Soudan du Sud: l'ONU demande une enquête sur les violences dans l'État de Jonglei

Des femmes et leurs enfants déplacés par les tensions ethniques près de Pibor, dans l’Etat de Jonglei, au Soudan du Sud.

25 juin 2012 – La Mission des Nations Unies au Soudan du Sud (MINUSS) a exhorté lundi le Soudan du Sud à mettre en place un plan de lutte contre les violences dans l'État du Jonglei, suite à la publication des conclusions d'une enquête sur les attaques intercommunautaires qui ont fait des centaines de victimes entre fin 2011 et début 2012.

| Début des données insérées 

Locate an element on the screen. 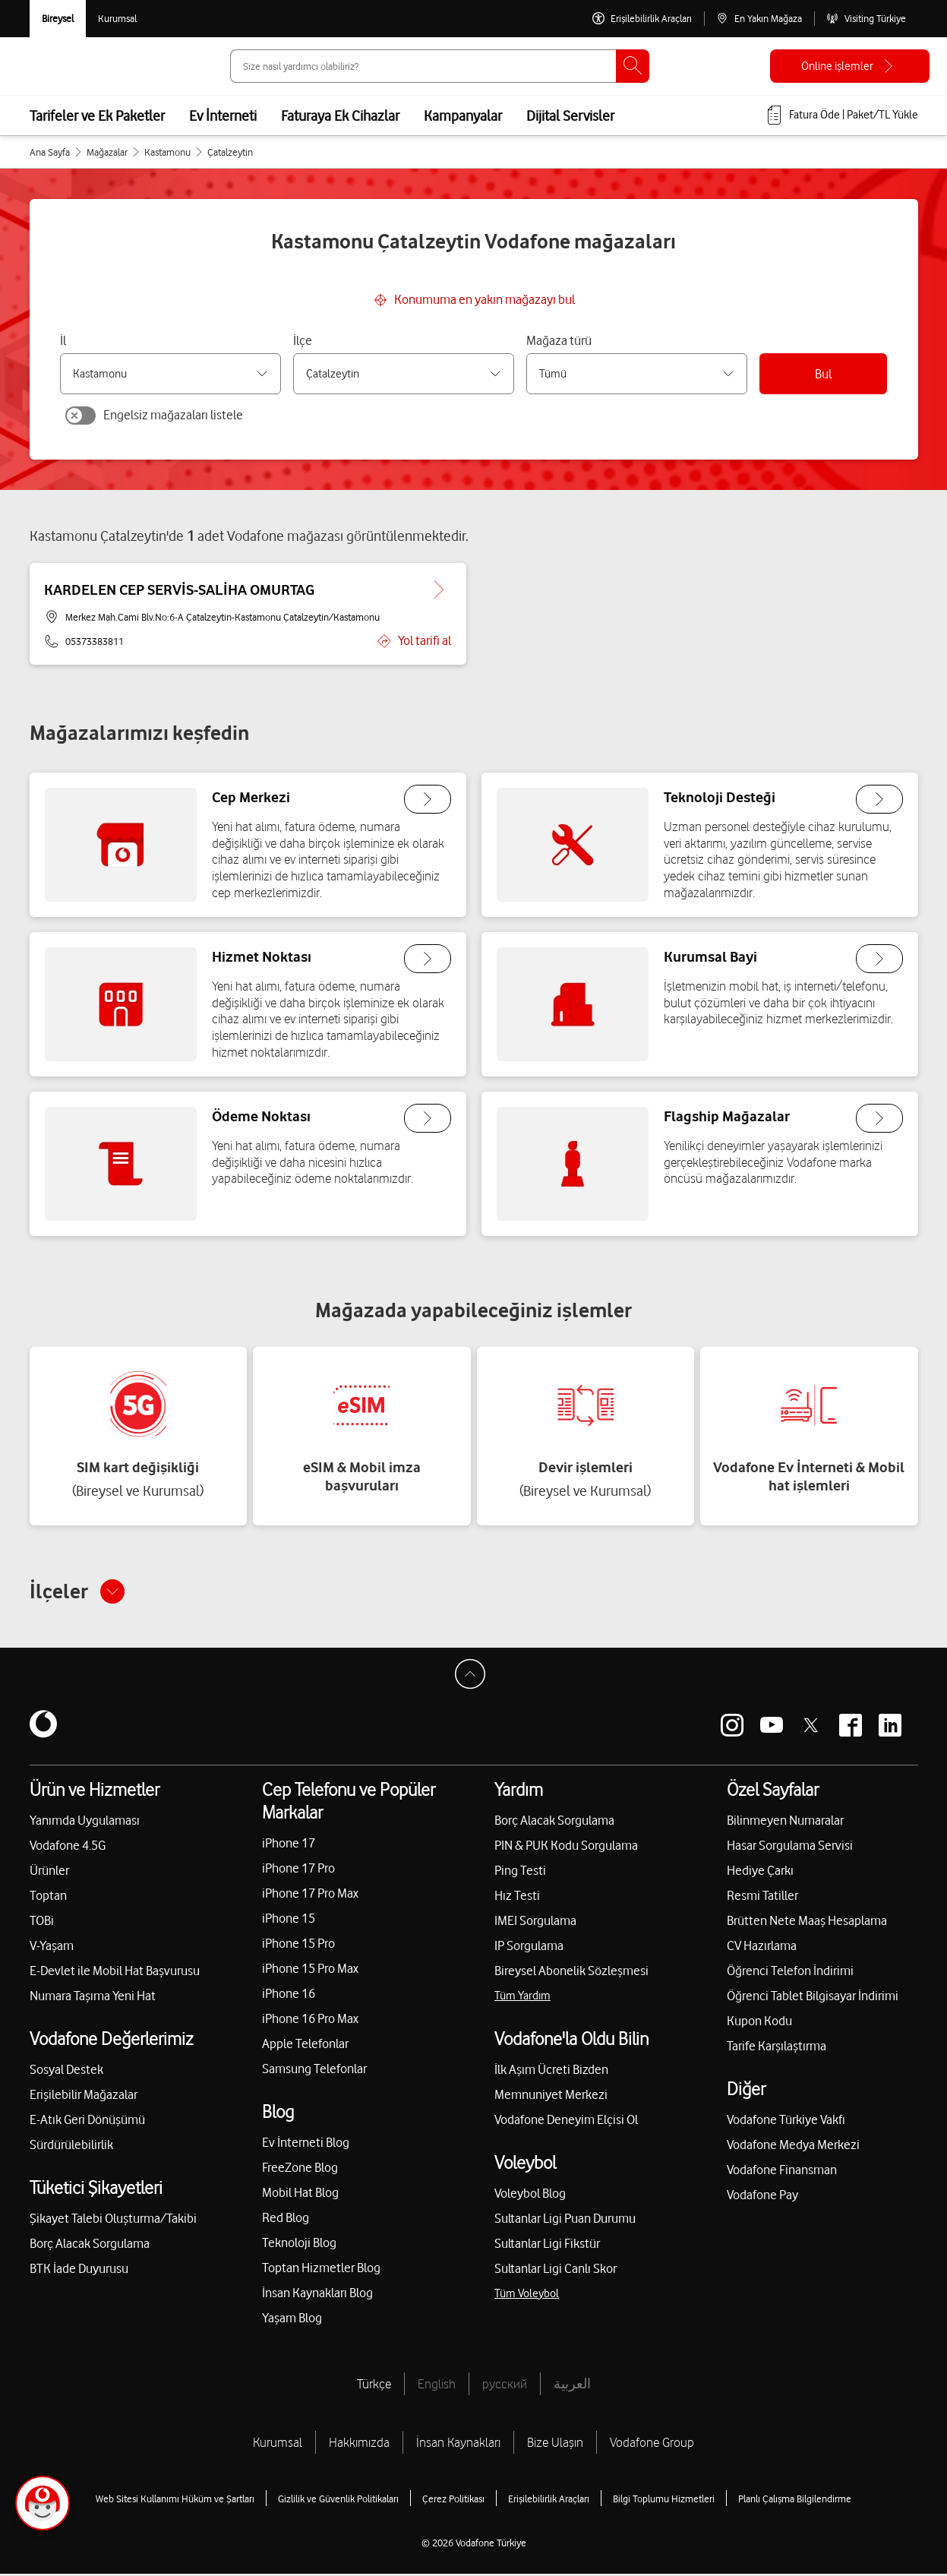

Rédigé par la MINUSS avec le soutien du Haut Commissariat des Nations Unies aux droits de l'homme, le rapport liste les crimes et violations des droits de l'homme perpétrés lors de la flambée de la violence entre les communautés Murle et Lou Nuer.

Durant 12 jours en décembre dernier, entre 6.000 et 8.000 jeunes gens armés appartenant majoritairement à la communauté Lou Muer ont lancé une série d'attaques contre des zones habitées par les membres de la communauté Murle. Entre le 27 décembre 2011 et le 4 février 2012, des miliciens Murle ont lancé en représailles des attaques dans des zones habitées par les Lou Nuer et les Bor Dinka.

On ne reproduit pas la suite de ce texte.